■ WHAT YOU NEED TO DO
In this exercise, write out the data word for word and leave every image out.

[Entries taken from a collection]

* * * * * * * * *

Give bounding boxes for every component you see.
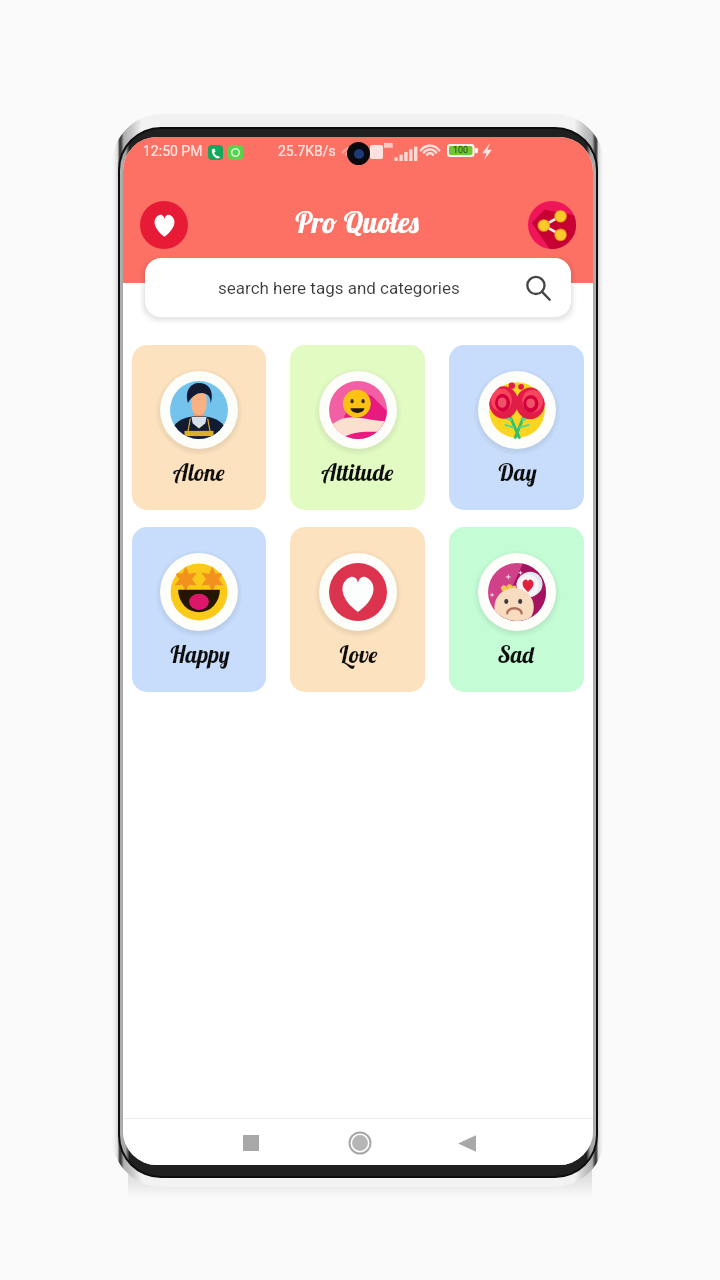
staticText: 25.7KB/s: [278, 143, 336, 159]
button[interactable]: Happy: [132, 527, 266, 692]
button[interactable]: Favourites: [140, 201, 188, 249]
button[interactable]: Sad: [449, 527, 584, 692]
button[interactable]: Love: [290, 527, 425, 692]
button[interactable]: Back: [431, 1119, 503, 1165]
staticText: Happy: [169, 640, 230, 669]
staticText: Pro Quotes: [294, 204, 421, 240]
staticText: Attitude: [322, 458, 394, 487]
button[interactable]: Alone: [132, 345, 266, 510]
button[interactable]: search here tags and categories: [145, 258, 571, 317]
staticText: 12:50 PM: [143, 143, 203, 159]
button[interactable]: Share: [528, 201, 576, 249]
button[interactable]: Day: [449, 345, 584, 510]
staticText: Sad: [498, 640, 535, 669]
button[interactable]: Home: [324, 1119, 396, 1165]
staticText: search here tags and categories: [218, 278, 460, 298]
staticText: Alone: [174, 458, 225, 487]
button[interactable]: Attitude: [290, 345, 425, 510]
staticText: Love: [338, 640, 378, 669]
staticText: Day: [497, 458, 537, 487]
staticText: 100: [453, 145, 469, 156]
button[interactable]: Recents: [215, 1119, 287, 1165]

* * * * * * * * *

■ YOUR SOLUTION
Give bounding boxes for every component you see.
staticText: 25.7KB/s: [278, 143, 336, 159]
button[interactable]: Happy: [132, 527, 266, 692]
button[interactable]: Favourites: [140, 201, 188, 249]
button[interactable]: Sad: [449, 527, 584, 692]
button[interactable]: Love: [290, 527, 425, 692]
button[interactable]: Back: [431, 1119, 503, 1165]
staticText: Happy: [169, 640, 230, 669]
staticText: Pro Quotes: [294, 204, 421, 240]
staticText: Attitude: [322, 458, 394, 487]
button[interactable]: Alone: [132, 345, 266, 510]
button[interactable]: search here tags and categories: [145, 258, 571, 317]
staticText: 12:50 PM: [143, 143, 203, 159]
button[interactable]: Share: [528, 201, 576, 249]
button[interactable]: Day: [449, 345, 584, 510]
staticText: Sad: [498, 640, 535, 669]
button[interactable]: Home: [324, 1119, 396, 1165]
staticText: search here tags and categories: [218, 278, 460, 298]
staticText: Alone: [174, 458, 225, 487]
button[interactable]: Attitude: [290, 345, 425, 510]
staticText: Love: [338, 640, 378, 669]
staticText: Day: [497, 458, 537, 487]
staticText: 100: [453, 145, 469, 156]
button[interactable]: Recents: [215, 1119, 287, 1165]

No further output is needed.